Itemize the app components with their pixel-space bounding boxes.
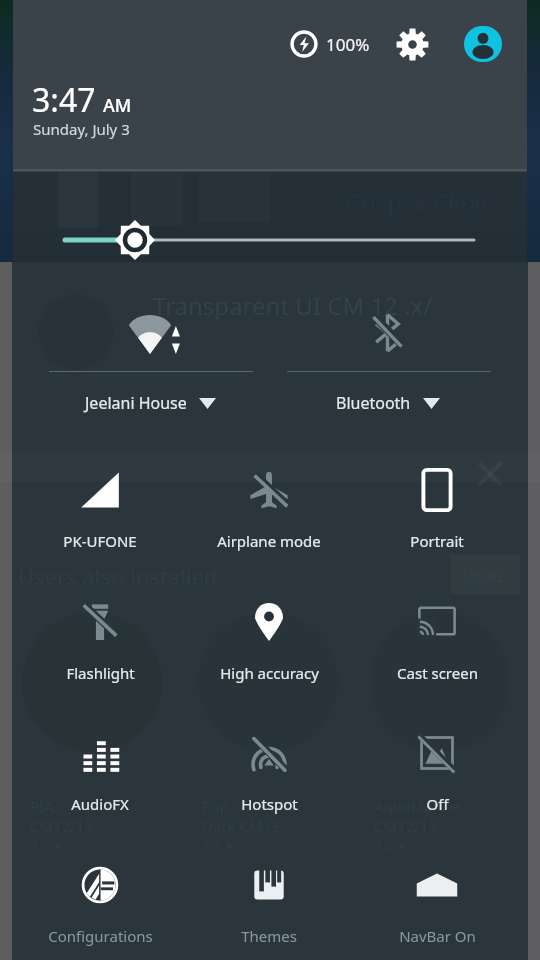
button[interactable]: User profile <box>464 26 502 62</box>
staticText: AquaMarine CM12/13 <box>374 796 461 836</box>
button[interactable]: Off <box>353 713 521 825</box>
button[interactable]: Portrait <box>353 450 521 562</box>
button[interactable]: Cast screen <box>353 582 521 694</box>
staticText: PIA CM12/13 <box>30 796 93 836</box>
button[interactable]: Configurations <box>16 845 184 957</box>
staticText: Sunday, July 3 <box>33 119 130 139</box>
button[interactable]: Jeelani House <box>28 300 272 420</box>
button[interactable]: Airplane mode <box>185 450 353 562</box>
staticText: AM <box>103 93 132 118</box>
staticText: Portrait <box>410 531 464 551</box>
staticText: Flashlight <box>66 663 135 683</box>
button[interactable]: Bluetooth <box>266 300 510 420</box>
staticText: High accuracy <box>220 663 319 683</box>
staticText: AudioFX <box>71 794 129 814</box>
staticText: PK-UFONE <box>63 531 137 551</box>
button[interactable]: NavBar On <box>353 845 521 957</box>
button[interactable]: AudioFX <box>16 713 184 825</box>
staticText: Off <box>426 794 449 814</box>
button[interactable]: PK-UFONE <box>16 450 184 562</box>
staticText: Configurations <box>48 926 153 946</box>
button[interactable]: Themes <box>185 845 353 957</box>
staticText: Cast screen <box>397 663 478 683</box>
staticText: Hotspot <box>241 794 298 814</box>
staticText: 100% <box>326 33 370 56</box>
button[interactable]: High accuracy <box>185 582 353 694</box>
staticText: Themes <box>241 926 297 946</box>
staticText: NavBar On <box>399 926 476 946</box>
button[interactable]: Settings <box>394 26 430 62</box>
button[interactable]: Battery 100 percent <box>291 26 370 62</box>
staticText: Transparent UI CM 12 .x/ <box>153 289 433 322</box>
button[interactable]: Hotspot <box>185 713 353 825</box>
staticText: Jeelani House <box>85 392 187 414</box>
staticText: Eup Dark CM13 <box>202 796 280 836</box>
staticText: 3:47 <box>32 78 96 122</box>
button[interactable]: Flashlight <box>16 582 184 694</box>
staticText: Airplane mode <box>217 531 321 551</box>
staticText: Bluetooth <box>336 392 411 414</box>
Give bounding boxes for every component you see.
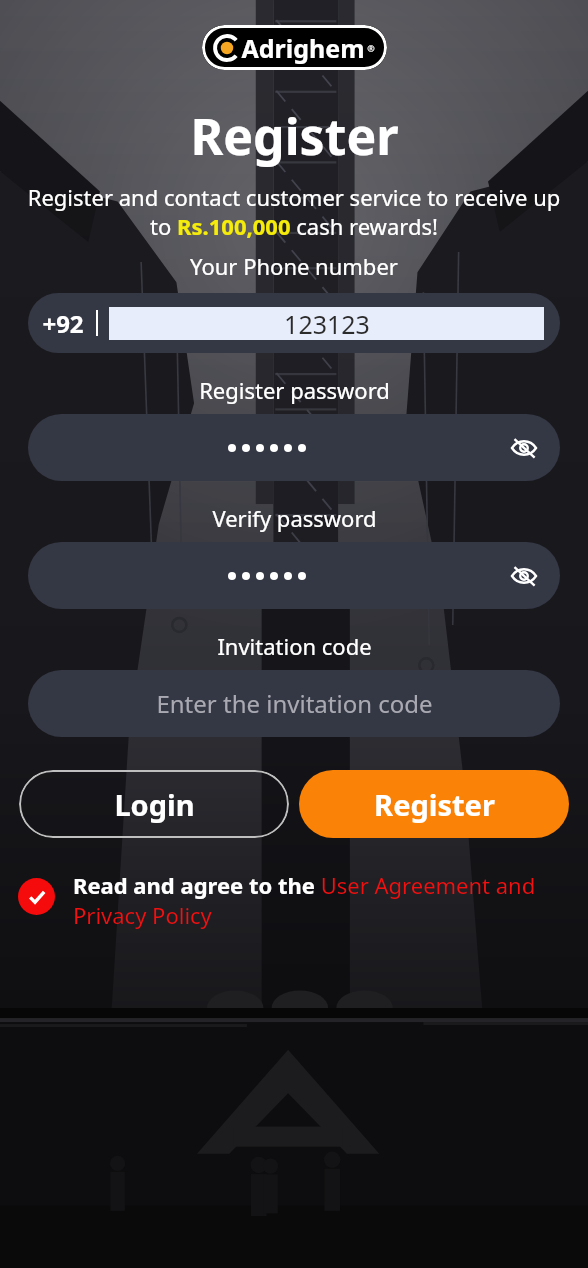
button[interactable]: Enter the invitation code — [28, 670, 560, 737]
staticText: Invitation code — [217, 631, 372, 661]
button[interactable]: Agree to terms — [18, 878, 55, 915]
button[interactable]: Agree to terms — [18, 870, 572, 930]
button[interactable]: Show password — [506, 430, 542, 466]
button[interactable]: Login — [19, 770, 289, 838]
staticText: Login — [114, 785, 195, 824]
button[interactable]: +92 — [28, 293, 560, 353]
button[interactable]: Show password — [28, 542, 560, 609]
staticText: Adrighem — [241, 31, 365, 65]
staticText: Register — [374, 785, 495, 824]
staticText: +92 — [42, 307, 84, 340]
button[interactable]: Show password — [506, 558, 542, 594]
staticText: Verify password — [212, 503, 377, 533]
staticText: Read and agree to the User Agreement and… — [73, 870, 572, 930]
staticText: ® — [367, 42, 375, 54]
staticText: Register and contact customer service to… — [22, 182, 566, 241]
staticText: Enter the invitation code — [156, 687, 433, 720]
button[interactable]: Register — [299, 770, 569, 838]
staticText: 123123 — [284, 307, 370, 340]
button[interactable]: Show password — [28, 414, 560, 481]
staticText: Your Phone number — [190, 251, 398, 281]
staticText: Register — [190, 102, 399, 170]
staticText: Register password — [199, 375, 390, 405]
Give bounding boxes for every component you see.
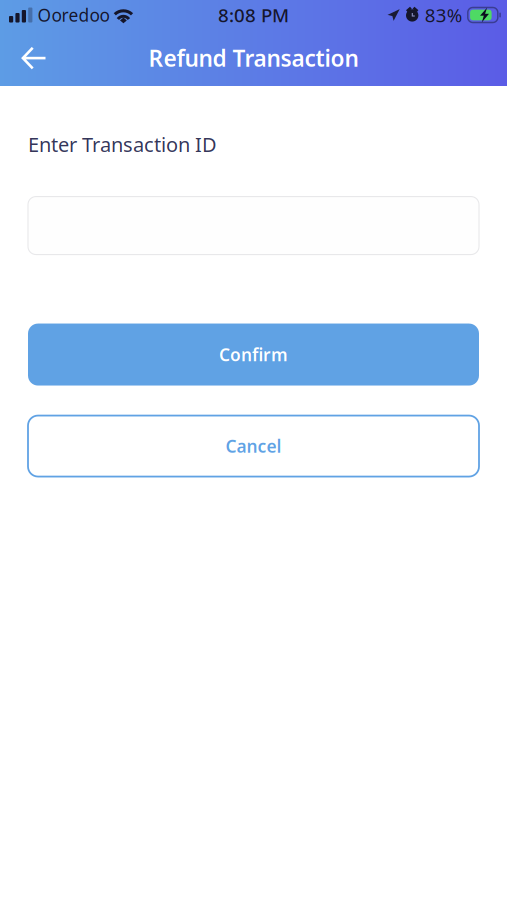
staticText: 83%: [425, 3, 463, 27]
staticText: Confirm: [219, 343, 288, 366]
button[interactable]: Confirm: [28, 324, 479, 386]
button[interactable]: Cancel: [28, 416, 479, 477]
button[interactable]: Back: [11, 35, 57, 81]
staticText: Enter Transaction ID: [28, 131, 217, 158]
staticText: 8:08 PM: [218, 3, 289, 27]
staticText: Cancel: [226, 435, 282, 458]
staticText: Refund Transaction: [148, 43, 358, 73]
staticText: Ooredoo: [37, 4, 109, 26]
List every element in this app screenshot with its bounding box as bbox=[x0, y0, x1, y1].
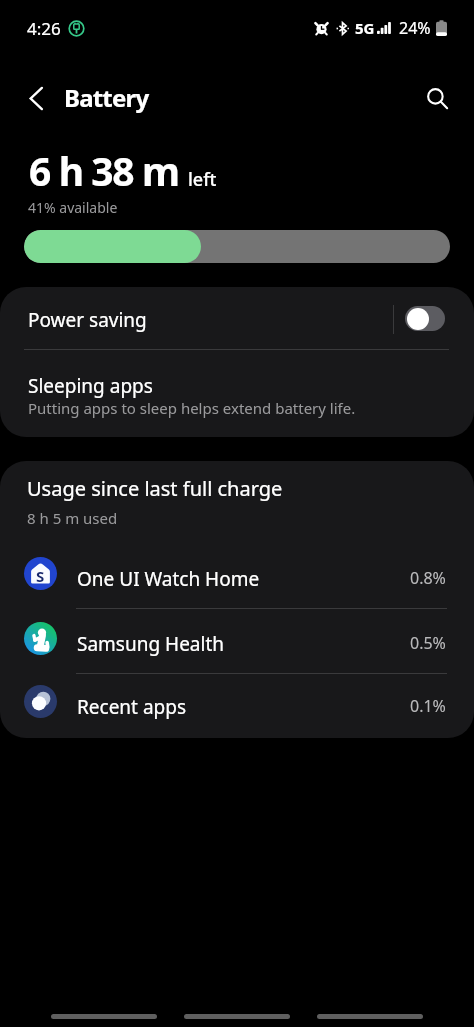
button[interactable]: Recent apps bbox=[0, 674, 474, 734]
staticText: Putting apps to sleep helps extend batte… bbox=[28, 398, 356, 418]
button[interactable]: S bbox=[0, 544, 474, 608]
button[interactable]: Back bbox=[317, 1014, 423, 1019]
staticText: 8 h 5 m used bbox=[27, 508, 118, 528]
staticText: Sleeping apps bbox=[28, 373, 153, 399]
staticText: Recent apps bbox=[77, 694, 410, 720]
staticText: 5G bbox=[355, 18, 375, 38]
staticText: 41% available bbox=[28, 198, 118, 217]
button[interactable]: Back bbox=[12, 74, 60, 122]
staticText: 6 h 38 m bbox=[29, 144, 179, 197]
button[interactable]: Power saving toggle bbox=[405, 306, 445, 331]
staticText: 0.5% bbox=[410, 632, 446, 654]
staticText: 0.8% bbox=[410, 567, 446, 589]
staticText: Usage since last full charge bbox=[27, 475, 283, 502]
staticText: Battery bbox=[64, 81, 149, 114]
button[interactable]: Search bbox=[413, 74, 461, 122]
staticText: 0.1% bbox=[410, 695, 446, 717]
staticText: S bbox=[36, 566, 45, 586]
staticText: left bbox=[188, 167, 217, 192]
button[interactable]: Power saving bbox=[0, 287, 474, 349]
button[interactable]: Sleeping apps bbox=[0, 350, 474, 430]
staticText: 4:26 bbox=[27, 17, 61, 40]
button[interactable]: Samsung Health bbox=[0, 609, 474, 673]
staticText: 24% bbox=[399, 17, 431, 39]
staticText: Samsung Health bbox=[77, 631, 410, 657]
button[interactable]: Recents bbox=[51, 1014, 157, 1019]
staticText: Power saving bbox=[28, 307, 393, 333]
staticText: One UI Watch Home bbox=[77, 566, 410, 592]
button[interactable]: Home bbox=[184, 1014, 290, 1019]
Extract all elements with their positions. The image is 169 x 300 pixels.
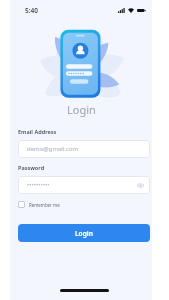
staticText: Email Address <box>18 128 57 136</box>
staticText: Login <box>67 102 96 117</box>
button[interactable]: demo@gmail.com <box>18 140 150 158</box>
button[interactable]: Login <box>18 224 150 242</box>
staticText: demo@gmail.com <box>27 145 79 153</box>
staticText: 5:40 <box>25 6 38 15</box>
staticText: •••••••••• <box>27 181 50 189</box>
staticText: Remember me <box>29 202 60 208</box>
staticText: Login <box>75 229 93 238</box>
button[interactable]: •••••••••• <box>18 176 150 194</box>
button[interactable]: Show password <box>137 182 144 189</box>
button[interactable]: Remember me <box>18 201 60 208</box>
staticText: Password <box>18 164 45 172</box>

Task:
Pictures are to be left out; please print the rest of the records above word for word.

Problem solution:
Itemize the app components with their pixel-space bounding boxes.
button[interactable]: User profile <box>464 26 502 62</box>
staticText: AquaMarine CM12/13 <box>374 796 461 836</box>
button[interactable]: Off <box>353 713 521 825</box>
button[interactable]: Portrait <box>353 450 521 562</box>
button[interactable]: Cast screen <box>353 582 521 694</box>
staticText: PIA CM12/13 <box>30 796 93 836</box>
button[interactable]: Configurations <box>16 845 184 957</box>
staticText: Sunday, July 3 <box>33 119 130 139</box>
button[interactable]: Jeelani House <box>28 300 272 420</box>
button[interactable]: Airplane mode <box>185 450 353 562</box>
staticText: AM <box>103 93 132 118</box>
staticText: Portrait <box>410 531 464 551</box>
staticText: Flashlight <box>66 663 135 683</box>
button[interactable]: Bluetooth <box>266 300 510 420</box>
staticText: High accuracy <box>220 663 319 683</box>
staticText: AudioFX <box>71 794 129 814</box>
staticText: PK-UFONE <box>63 531 137 551</box>
button[interactable]: NavBar On <box>353 845 521 957</box>
button[interactable]: AudioFX <box>16 713 184 825</box>
staticText: Off <box>426 794 449 814</box>
button[interactable]: PK-UFONE <box>16 450 184 562</box>
staticText: Configurations <box>48 926 153 946</box>
button[interactable]: Themes <box>185 845 353 957</box>
staticText: Cast screen <box>397 663 478 683</box>
staticText: Hotspot <box>241 794 298 814</box>
staticText: 100% <box>326 33 370 56</box>
button[interactable]: High accuracy <box>185 582 353 694</box>
staticText: Themes <box>241 926 297 946</box>
staticText: NavBar On <box>399 926 476 946</box>
button[interactable]: Settings <box>394 26 430 62</box>
button[interactable]: Battery 100 percent <box>291 26 370 62</box>
staticText: Transparent UI CM 12 .x/ <box>153 289 433 322</box>
button[interactable]: Hotspot <box>185 713 353 825</box>
staticText: Jeelani House <box>85 392 187 414</box>
staticText: Eup Dark CM13 <box>202 796 280 836</box>
staticText: 3:47 <box>32 78 96 122</box>
button[interactable]: Flashlight <box>16 582 184 694</box>
staticText: Airplane mode <box>217 531 321 551</box>
staticText: Bluetooth <box>336 392 411 414</box>
Give bounding boxes for every component you see.
button[interactable]: Enter the invitation code — [28, 670, 560, 737]
staticText: Invitation code — [217, 631, 372, 661]
button[interactable]: Agree to terms — [18, 878, 55, 915]
button[interactable]: Agree to terms — [18, 870, 572, 930]
button[interactable]: Show password — [506, 430, 542, 466]
button[interactable]: Login — [19, 770, 289, 838]
staticText: Login — [114, 785, 195, 824]
button[interactable]: +92 — [28, 293, 560, 353]
button[interactable]: Show password — [28, 542, 560, 609]
staticText: Adrighem — [241, 31, 365, 65]
staticText: Register — [374, 785, 495, 824]
staticText: +92 — [42, 307, 84, 340]
button[interactable]: Show password — [506, 558, 542, 594]
staticText: Verify password — [212, 503, 377, 533]
staticText: Read and agree to the User Agreement and… — [73, 870, 572, 930]
staticText: ® — [367, 42, 375, 54]
staticText: Register and contact customer service to… — [22, 182, 566, 241]
staticText: Enter the invitation code — [156, 687, 433, 720]
button[interactable]: Register — [299, 770, 569, 838]
staticText: 123123 — [284, 307, 370, 340]
button[interactable]: Show password — [28, 414, 560, 481]
staticText: Your Phone number — [190, 251, 398, 281]
staticText: Register — [190, 102, 399, 170]
staticText: Register password — [199, 375, 390, 405]
Give bounding boxes for every component you see.
staticText: 83%: [425, 3, 463, 27]
staticText: Confirm: [219, 343, 288, 366]
button[interactable]: Confirm: [28, 324, 479, 386]
button[interactable]: Cancel: [28, 416, 479, 477]
button[interactable]: Back: [11, 35, 57, 81]
staticText: Enter Transaction ID: [28, 131, 217, 158]
staticText: 8:08 PM: [218, 3, 289, 27]
staticText: Cancel: [226, 435, 282, 458]
staticText: Refund Transaction: [148, 43, 358, 73]
staticText: Ooredoo: [37, 4, 109, 26]
List every element in this app screenshot with its bounding box as bbox=[x0, y0, x1, y1].
button[interactable]: Recent apps bbox=[0, 674, 474, 734]
staticText: Putting apps to sleep helps extend batte… bbox=[28, 398, 356, 418]
button[interactable]: S bbox=[0, 544, 474, 608]
button[interactable]: Back bbox=[317, 1014, 423, 1019]
staticText: 8 h 5 m used bbox=[27, 508, 118, 528]
staticText: Sleeping apps bbox=[28, 373, 153, 399]
staticText: Recent apps bbox=[77, 694, 410, 720]
staticText: 5G bbox=[355, 18, 375, 38]
staticText: 41% available bbox=[28, 198, 118, 217]
button[interactable]: Back bbox=[12, 74, 60, 122]
staticText: 6 h 38 m bbox=[29, 144, 179, 197]
button[interactable]: Power saving toggle bbox=[405, 306, 445, 331]
staticText: 0.5% bbox=[410, 632, 446, 654]
staticText: 0.8% bbox=[410, 567, 446, 589]
staticText: Usage since last full charge bbox=[27, 475, 283, 502]
staticText: Battery bbox=[64, 81, 149, 114]
button[interactable]: Search bbox=[413, 74, 461, 122]
staticText: 0.1% bbox=[410, 695, 446, 717]
staticText: S bbox=[36, 566, 45, 586]
staticText: left bbox=[188, 167, 217, 192]
button[interactable]: Power saving bbox=[0, 287, 474, 349]
button[interactable]: Sleeping apps bbox=[0, 350, 474, 430]
staticText: 4:26 bbox=[27, 17, 61, 40]
button[interactable]: Samsung Health bbox=[0, 609, 474, 673]
staticText: 24% bbox=[399, 17, 431, 39]
staticText: Samsung Health bbox=[77, 631, 410, 657]
button[interactable]: Recents bbox=[51, 1014, 157, 1019]
staticText: Power saving bbox=[28, 307, 393, 333]
staticText: One UI Watch Home bbox=[77, 566, 410, 592]
button[interactable]: Home bbox=[184, 1014, 290, 1019]
Extract all elements with their positions. The image is 169 x 300 pixels.
staticText: Email Address <box>18 128 57 136</box>
staticText: Login <box>67 102 96 117</box>
button[interactable]: demo@gmail.com <box>18 140 150 158</box>
button[interactable]: Login <box>18 224 150 242</box>
staticText: demo@gmail.com <box>27 145 79 153</box>
staticText: 5:40 <box>25 6 38 15</box>
staticText: •••••••••• <box>27 181 50 189</box>
staticText: Remember me <box>29 202 60 208</box>
staticText: Login <box>75 229 93 238</box>
button[interactable]: •••••••••• <box>18 176 150 194</box>
button[interactable]: Show password <box>137 182 144 189</box>
button[interactable]: Remember me <box>18 201 60 208</box>
staticText: Password <box>18 164 45 172</box>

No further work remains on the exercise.